Comparison of Four Data Transformation Methods for Weibull Distributed Data

Abstract

               The objective of this research was to compare four data transformation methods: the error function transformation, the dual power transformation, the exponential transformation of Manly, and the Box-Cox transformation. The criterion used for the study was the ratio of the percentage of acceptances of the null hypothesis H₀ to the data having a normal distribution, after the four data transformation methods were applied to Weibull distributed data. The approaches were evaluated using both real and simulated data. For the simulated data, Weibull distributed datasets were generated for skewness and kurtosis levels using MATLAB version 7.0 with three levels of sample size (n): small (10, 30), medium
(50, 70) and large (100, 120). Each situation was repeated 500 times and the significance level was set at 0.05.
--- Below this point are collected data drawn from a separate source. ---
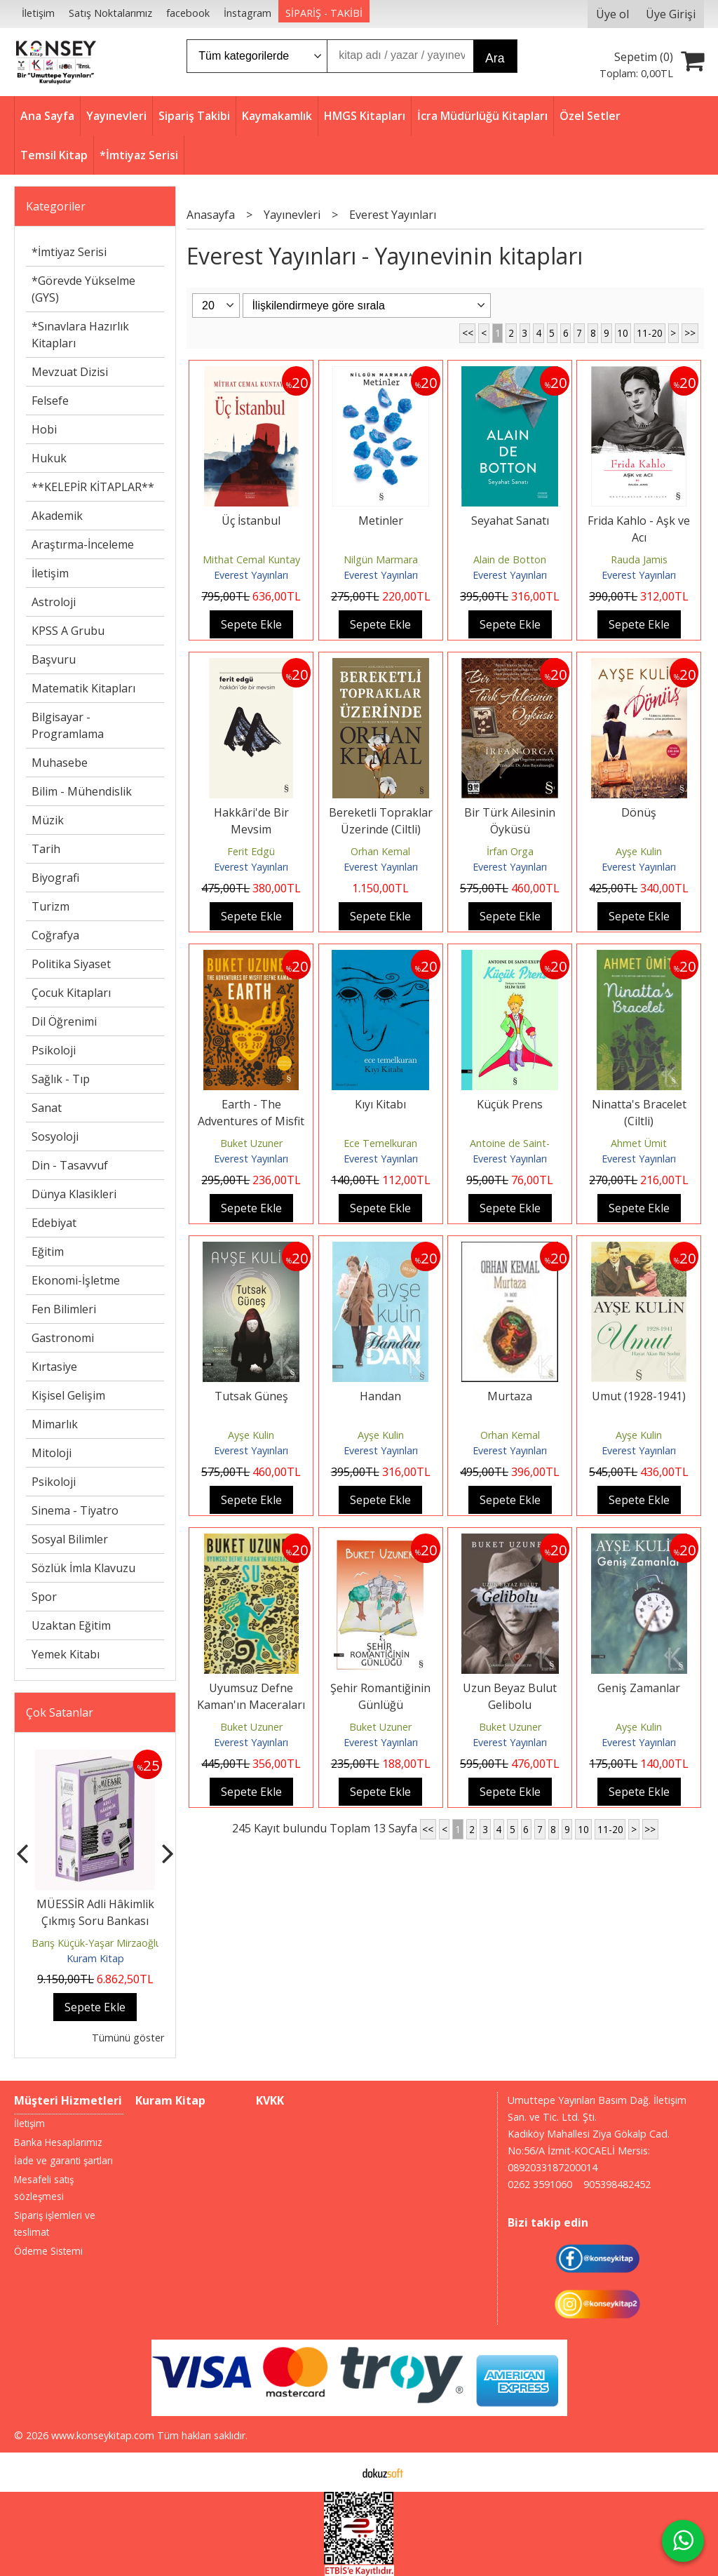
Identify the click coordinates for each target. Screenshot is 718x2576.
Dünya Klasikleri (74, 1194)
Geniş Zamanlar (638, 1688)
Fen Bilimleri (64, 1309)
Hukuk (49, 458)
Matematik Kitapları (83, 688)
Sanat (47, 1107)
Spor (44, 1596)
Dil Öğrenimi (64, 1021)
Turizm (50, 906)
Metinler (380, 520)
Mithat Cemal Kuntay (251, 559)
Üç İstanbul (251, 520)
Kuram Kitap (95, 1958)
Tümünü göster (128, 2037)
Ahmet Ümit (639, 1143)
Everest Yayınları (251, 575)
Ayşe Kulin (639, 851)
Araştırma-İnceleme (83, 544)
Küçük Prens (510, 1104)
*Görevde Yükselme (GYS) (83, 289)
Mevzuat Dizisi (70, 372)
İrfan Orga (510, 851)
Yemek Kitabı (66, 1654)
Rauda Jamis (639, 559)
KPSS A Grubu (68, 630)
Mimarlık (55, 1424)
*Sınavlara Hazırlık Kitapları (80, 334)
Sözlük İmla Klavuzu (83, 1568)
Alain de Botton (509, 559)
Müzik (48, 820)
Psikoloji (54, 1050)
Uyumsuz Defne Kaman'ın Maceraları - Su (251, 1704)
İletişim (50, 573)
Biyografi (55, 877)
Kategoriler (56, 206)
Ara (494, 58)
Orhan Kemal (380, 851)
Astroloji (54, 602)
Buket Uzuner (251, 1143)
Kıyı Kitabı (380, 1104)
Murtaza (509, 1396)
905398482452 (617, 2184)
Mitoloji (52, 1453)
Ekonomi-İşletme (76, 1280)
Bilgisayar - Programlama (68, 725)
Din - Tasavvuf (70, 1165)
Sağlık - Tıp (61, 1079)
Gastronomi (63, 1338)
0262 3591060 (540, 2184)
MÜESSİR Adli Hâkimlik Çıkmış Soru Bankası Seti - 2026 (95, 1920)
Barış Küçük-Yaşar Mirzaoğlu (96, 1943)
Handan (380, 1396)
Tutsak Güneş (251, 1396)
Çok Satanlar (59, 1712)
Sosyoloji (55, 1136)
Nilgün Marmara (381, 559)
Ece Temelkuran (380, 1143)
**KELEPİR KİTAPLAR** (93, 487)
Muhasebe (60, 762)
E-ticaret (337, 2472)
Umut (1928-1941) (639, 1396)
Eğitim (48, 1251)
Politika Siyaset (71, 964)
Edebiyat (54, 1222)
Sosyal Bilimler (70, 1539)
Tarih (46, 849)
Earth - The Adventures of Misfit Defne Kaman (251, 1121)
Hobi (44, 429)
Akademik (57, 515)
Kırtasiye (54, 1366)
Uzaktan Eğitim (71, 1625)
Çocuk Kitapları (71, 992)
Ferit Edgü (251, 851)
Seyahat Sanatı (510, 520)
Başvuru (54, 659)
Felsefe (50, 400)
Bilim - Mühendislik (82, 791)
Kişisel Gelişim (68, 1395)
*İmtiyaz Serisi (69, 252)
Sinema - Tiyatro (75, 1510)
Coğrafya (55, 935)
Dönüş (638, 812)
                The results consisted of two parts: part I presented the simulated data and part II the real data. With the simulated data with right-skew distribution, and n=10, for skewness (0.3, 0.6], the Box-Cox and exponential transformation methods were the best methods, for skewness (0.6, 1.2], the Box-Cox method was the best and for skewness (1.2, 2.1], the Box-Cox and exponential transformation methods were the best methods. When n=30, 50, 70, 100 and 120, the Box-Cox method was the best. When the data had left-skew distribution, for small and medium sample sizes, the exponential transformation method was the best method for almost all situations. However, for a large sample size, the Box-Cox method was generally the best method. 

                 For the real data, the P-values and the histogram of the empirical data were presented. It was also found that the best transformation method was the Box-Cox method.